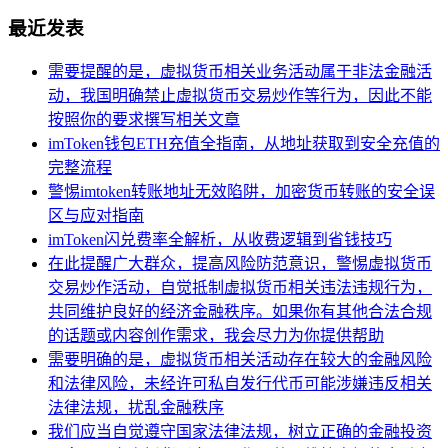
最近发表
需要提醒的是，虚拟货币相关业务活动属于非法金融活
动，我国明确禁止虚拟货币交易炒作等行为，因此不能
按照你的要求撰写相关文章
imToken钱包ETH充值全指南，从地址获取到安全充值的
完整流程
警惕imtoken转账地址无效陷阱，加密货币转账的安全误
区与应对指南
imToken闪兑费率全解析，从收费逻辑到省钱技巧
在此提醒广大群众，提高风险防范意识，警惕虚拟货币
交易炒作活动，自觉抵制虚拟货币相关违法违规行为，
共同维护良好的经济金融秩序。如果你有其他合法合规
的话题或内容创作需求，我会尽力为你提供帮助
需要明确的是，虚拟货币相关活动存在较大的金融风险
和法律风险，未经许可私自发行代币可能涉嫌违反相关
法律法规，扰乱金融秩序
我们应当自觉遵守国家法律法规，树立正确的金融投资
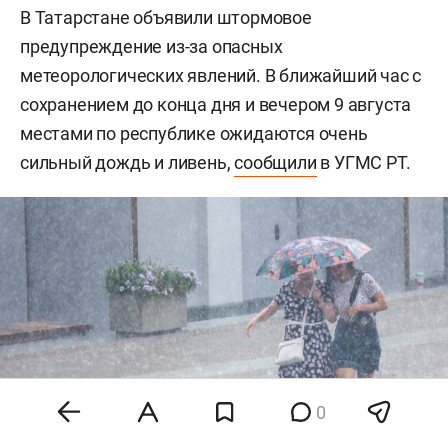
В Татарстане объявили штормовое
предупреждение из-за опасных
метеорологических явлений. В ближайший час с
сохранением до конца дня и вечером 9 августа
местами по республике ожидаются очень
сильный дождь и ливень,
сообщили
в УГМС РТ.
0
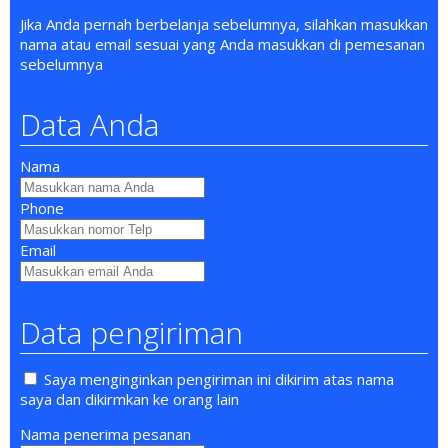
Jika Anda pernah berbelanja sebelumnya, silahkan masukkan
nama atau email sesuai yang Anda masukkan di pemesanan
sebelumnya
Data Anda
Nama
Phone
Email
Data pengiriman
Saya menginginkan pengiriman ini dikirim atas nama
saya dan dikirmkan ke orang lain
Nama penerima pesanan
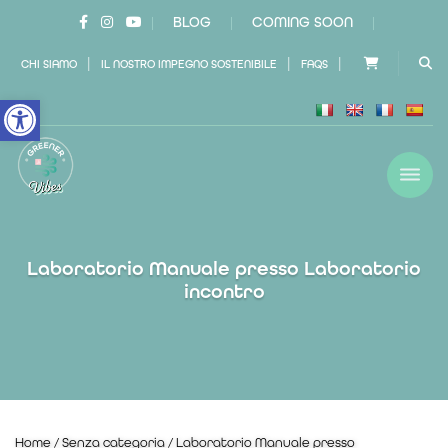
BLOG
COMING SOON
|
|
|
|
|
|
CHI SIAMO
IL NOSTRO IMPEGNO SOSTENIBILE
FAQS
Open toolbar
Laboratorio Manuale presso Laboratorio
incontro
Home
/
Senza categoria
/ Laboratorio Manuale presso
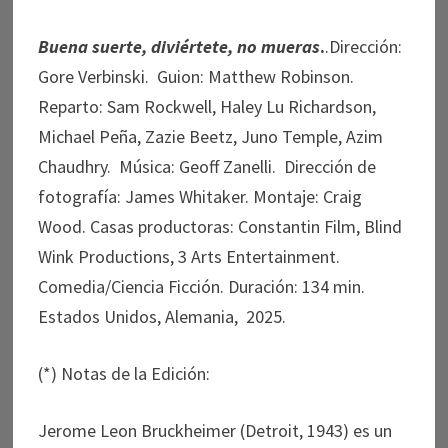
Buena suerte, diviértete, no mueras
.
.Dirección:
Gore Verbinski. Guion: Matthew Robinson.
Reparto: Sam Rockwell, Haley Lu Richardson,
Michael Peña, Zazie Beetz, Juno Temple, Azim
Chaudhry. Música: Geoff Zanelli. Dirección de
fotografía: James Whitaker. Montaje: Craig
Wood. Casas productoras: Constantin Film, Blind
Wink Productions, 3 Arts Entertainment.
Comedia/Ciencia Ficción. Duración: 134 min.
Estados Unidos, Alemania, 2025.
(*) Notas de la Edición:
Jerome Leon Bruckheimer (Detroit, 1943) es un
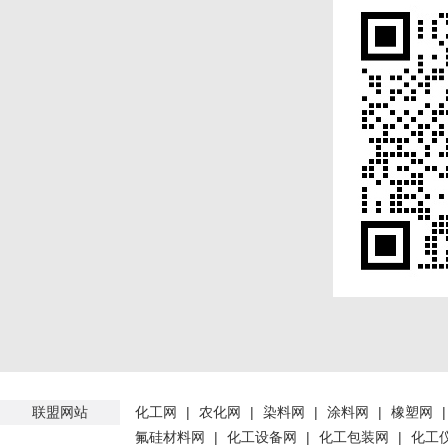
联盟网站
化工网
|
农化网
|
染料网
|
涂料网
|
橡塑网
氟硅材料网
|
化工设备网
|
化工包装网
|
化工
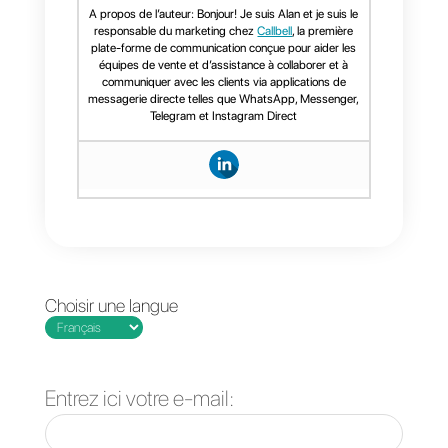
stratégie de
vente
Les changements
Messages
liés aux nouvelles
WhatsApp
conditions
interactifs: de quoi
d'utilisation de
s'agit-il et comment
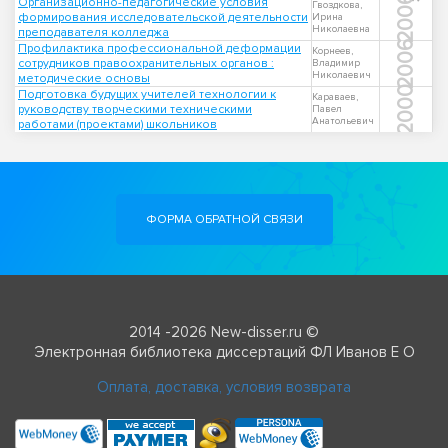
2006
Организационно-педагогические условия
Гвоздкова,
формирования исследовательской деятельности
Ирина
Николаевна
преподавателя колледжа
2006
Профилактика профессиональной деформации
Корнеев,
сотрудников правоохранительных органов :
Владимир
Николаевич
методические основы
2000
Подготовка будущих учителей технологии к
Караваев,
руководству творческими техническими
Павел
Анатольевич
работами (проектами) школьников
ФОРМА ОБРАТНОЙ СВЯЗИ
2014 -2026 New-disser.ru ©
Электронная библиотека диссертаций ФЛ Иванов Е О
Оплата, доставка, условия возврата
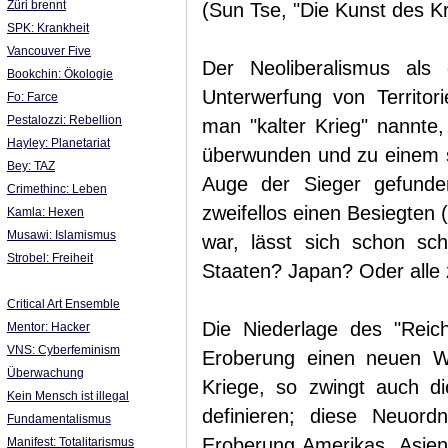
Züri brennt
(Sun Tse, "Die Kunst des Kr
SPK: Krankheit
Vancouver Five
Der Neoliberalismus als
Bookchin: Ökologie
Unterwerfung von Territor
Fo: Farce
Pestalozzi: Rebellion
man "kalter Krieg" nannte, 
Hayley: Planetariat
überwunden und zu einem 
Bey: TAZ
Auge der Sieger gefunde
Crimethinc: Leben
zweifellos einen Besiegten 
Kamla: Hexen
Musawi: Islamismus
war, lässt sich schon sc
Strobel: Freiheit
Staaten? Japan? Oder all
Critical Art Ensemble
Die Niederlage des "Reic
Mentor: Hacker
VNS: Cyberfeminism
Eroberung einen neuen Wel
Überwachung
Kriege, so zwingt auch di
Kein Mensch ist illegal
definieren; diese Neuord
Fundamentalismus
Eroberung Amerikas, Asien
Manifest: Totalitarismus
▬▬▬▬▬▬
TASK — Please repeat the listing above word for word, with the pictures removed.

RESULT OF THIS EXERCISE —
最近发表
需要提醒的是，虚拟货币相关业务活动属于非法金融活
动，我国明确禁止虚拟货币交易炒作等行为，因此不能
按照你的要求撰写相关文章
imToken钱包ETH充值全指南，从地址获取到安全充值的
完整流程
警惕imtoken转账地址无效陷阱，加密货币转账的安全误
区与应对指南
imToken闪兑费率全解析，从收费逻辑到省钱技巧
在此提醒广大群众，提高风险防范意识，警惕虚拟货币
交易炒作活动，自觉抵制虚拟货币相关违法违规行为，
共同维护良好的经济金融秩序。如果你有其他合法合规
的话题或内容创作需求，我会尽力为你提供帮助
需要明确的是，虚拟货币相关活动存在较大的金融风险
和法律风险，未经许可私自发行代币可能涉嫌违反相关
法律法规，扰乱金融秩序
我们应当自觉遵守国家法律法规，树立正确的金融投资
В Татарстане объявили штормовое
предупреждение из-за опасных
метеорологических явлений. В ближайший час с
сохранением до конца дня и вечером 9 августа
местами по республике ожидаются очень
сильный дождь и ливень,
сообщили
в УГМС РТ.
0
Jika Anda pernah berbelanja sebelumnya, silahkan masukkan
nama atau email sesuai yang Anda masukkan di pemesanan
sebelumnya
Data Anda
Nama
Phone
Email
Data pengiriman
Saya menginginkan pengiriman ini dikirim atas nama
saya dan dikirmkan ke orang lain
Nama penerima pesanan
BLOG
COMING SOON
|
|
|
|
|
|
CHI SIAMO
IL NOSTRO IMPEGNO SOSTENIBILE
FAQS
Open toolbar
Laboratorio Manuale presso Laboratorio
incontro
Home
/
Senza categoria
/ Laboratorio Manuale presso
Buena suerte, diviértete, no mueras
.
.Dirección:
Gore Verbinski. Guion: Matthew Robinson.
Reparto: Sam Rockwell, Haley Lu Richardson,
Michael Peña, Zazie Beetz, Juno Temple, Azim
Chaudhry. Música: Geoff Zanelli. Dirección de
fotografía: James Whitaker. Montaje: Craig
Wood. Casas productoras: Constantin Film, Blind
Wink Productions, 3 Arts Entertainment.
Comedia/Ciencia Ficción. Duración: 134 min.
Estados Unidos, Alemania, 2025.
(*) Notas de la Edición:
Jerome Leon Bruckheimer (Detroit, 1943) es un
联盟网站
化工网
|
农化网
|
染料网
|
涂料网
|
橡塑网
氟硅材料网
|
化工设备网
|
化工包装网
|
化工
stratégie de
vente
Les changements
Messages
liés aux nouvelles
WhatsApp
conditions
interactifs: de quoi
d'utilisation de
s'agit-il et comment
2006
Организационно-педагогические условия
Гвоздкова,
формирования исследовательской деятельности
Ирина
Николаевна
преподавателя колледжа
2006
Профилактика профессиональной деформации
Корнеев,
сотрудников правоохранительных органов :
Владимир
Николаевич
методические основы
2000
Подготовка будущих учителей технологии к
Караваев,
руководству творческими техническими
Павел
Анатольевич
работами (проектами) школьников
ФОРМА ОБРАТНОЙ СВЯЗИ
2014 -2026 New-disser.ru ©
Электронная библиотека диссертаций ФЛ Иванов Е О
Оплата, доставка, условия возврата
Züri brennt
(Sun Tse, "Die Kunst des Kr
SPK: Krankheit
Vancouver Five
Der Neoliberalismus als
Bookchin: Ökologie
Unterwerfung von Territor
Fo: Farce
Pestalozzi: Rebellion
man "kalter Krieg" nannte, 
Hayley: Planetariat
überwunden und zu einem 
Bey: TAZ
Auge der Sieger gefunde
Crimethinc: Leben
zweifellos einen Besiegten 
Kamla: Hexen
Musawi: Islamismus
war, lässt sich schon sc
Strobel: Freiheit
Staaten? Japan? Oder all
Critical Art Ensemble
Die Niederlage des "Reic
Mentor: Hacker
VNS: Cyberfeminism
Eroberung einen neuen Wel
Überwachung
Kriege, so zwingt auch di
Kein Mensch ist illegal
definieren; diese Neuord
Fundamentalismus
Eroberung Amerikas, Asien
Manifest: Totalitarismus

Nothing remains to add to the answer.